You’ve seen those enticing clickbait reels and adverts scattered across social media promising to help you hit the £100K mark in your interior design business. But have you ever paused to consider whether that goal is the right path to success?

As someone who specialises in supporting startup interior design businesses, I can tell you that these types of interior design businesses primarily revolve around providing services with minimal overheads aside from income and software expenses, so while many might perceive £100K as a substantial milestone, it’s essential to question whether it’s the most practical income target. I’m here to challenge that idea. From my experience, setting a lower income goal can often lead to just as much—if not more—success in startup interior design.
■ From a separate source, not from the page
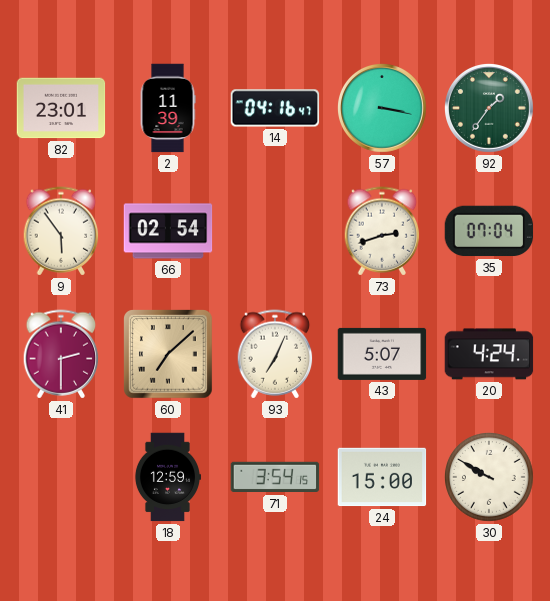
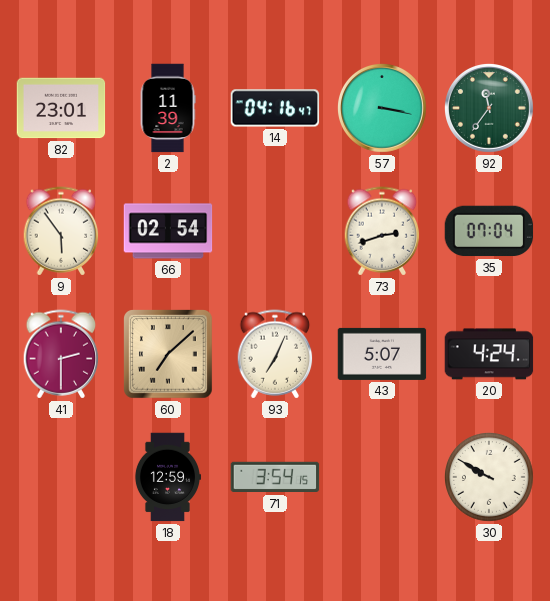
92: 1:36 -> 11:36
24: 15:00 -> none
And here’s why:

NB: This is not to be taken as financial or legal advice and is my opinion.

1 | Disproportionate Taxes

Surprisingly, not every country in the world charges income tax. But unfortunately, in most places, it’s standard, and once you hit that £100,000 mark, you’re often looking at a much higher tax bracket, sometimes as high as 60%.
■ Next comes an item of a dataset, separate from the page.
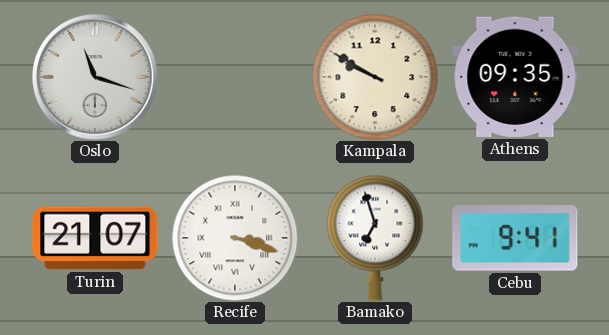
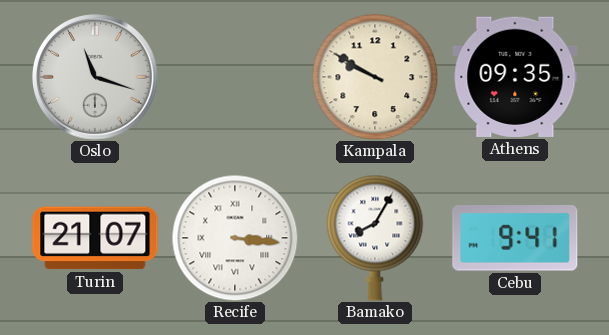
Recife: 3:18 -> 3:16
Bamako: 6:57 -> 8:05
Let me share my experience with you, which many designers in countries like Canada, Australia, Europe, Japan, Scandinavia, and certain parts of the US can relate to. When I first started my architectural and interior design business, I set my sights on reaching an annual income of £100,000. But as I approached the VAT threshold (or the GST equivalent), which typically falls between £84,000 and £125,000, I had to rethink things.
I realised that once I started earning between £100,000 and £125,000, I was putting in a lot more work for what felt like the same amount of money. And that's because a big chunk of those extra earnings went straight to taxes.

After talking it over with my accountant, he suggested aiming for £160K and over or staying under the £84,000 threshold until the time was right. That way, I could avoid getting stuck in the higher tax bracket where all those different taxes started to add up.
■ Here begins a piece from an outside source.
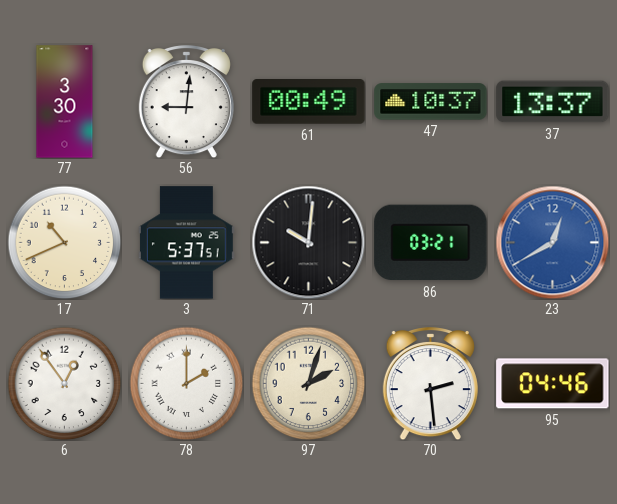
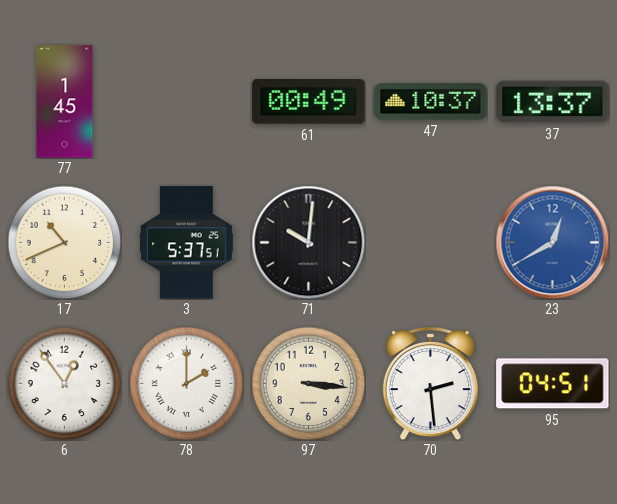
77: 3:30 -> 1:45
56: 9:01 -> none
86: 03:21 -> none
97: 2:03 -> 3:16
95: 04:46 -> 04:51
This example is specific to the UK tax system, and I’ve simplified things a bit. But the key takeaway here is to make sure you understand the tax implications in your own country before you set your income goals. And sure, you might think you can reclaim VAT on your purchases, but many startup interior designers mainly offer design services rather than products. So, that VAT or GST ends up just being an extra tax!

How do you know you’re stuck in a startup even if you’ve been in business for a few years? This post will help you to decide: Strategies To Start Or Grow Your Interior Design Business

2 | Additional Administration In Your Interior Design Business

As a startup interior designer, you’re likely getting to grips with much legal information, like building codes and client contracts. You’ve got a huge learning curve in front of you, especially in those first few years while you navigate projects. But as turnover rises, so do administrative responsibilities, including tax filings, financial record-keeping, and compliance with other regulatory requirements.

Navigating these administrative tasks demands valuable time and resources, which could otherwise be allocated to client projects, business development, and creative pursuits. However, once you earn over £100K, you likely deal with increased paperwork, more tax administration, and more projects and clients!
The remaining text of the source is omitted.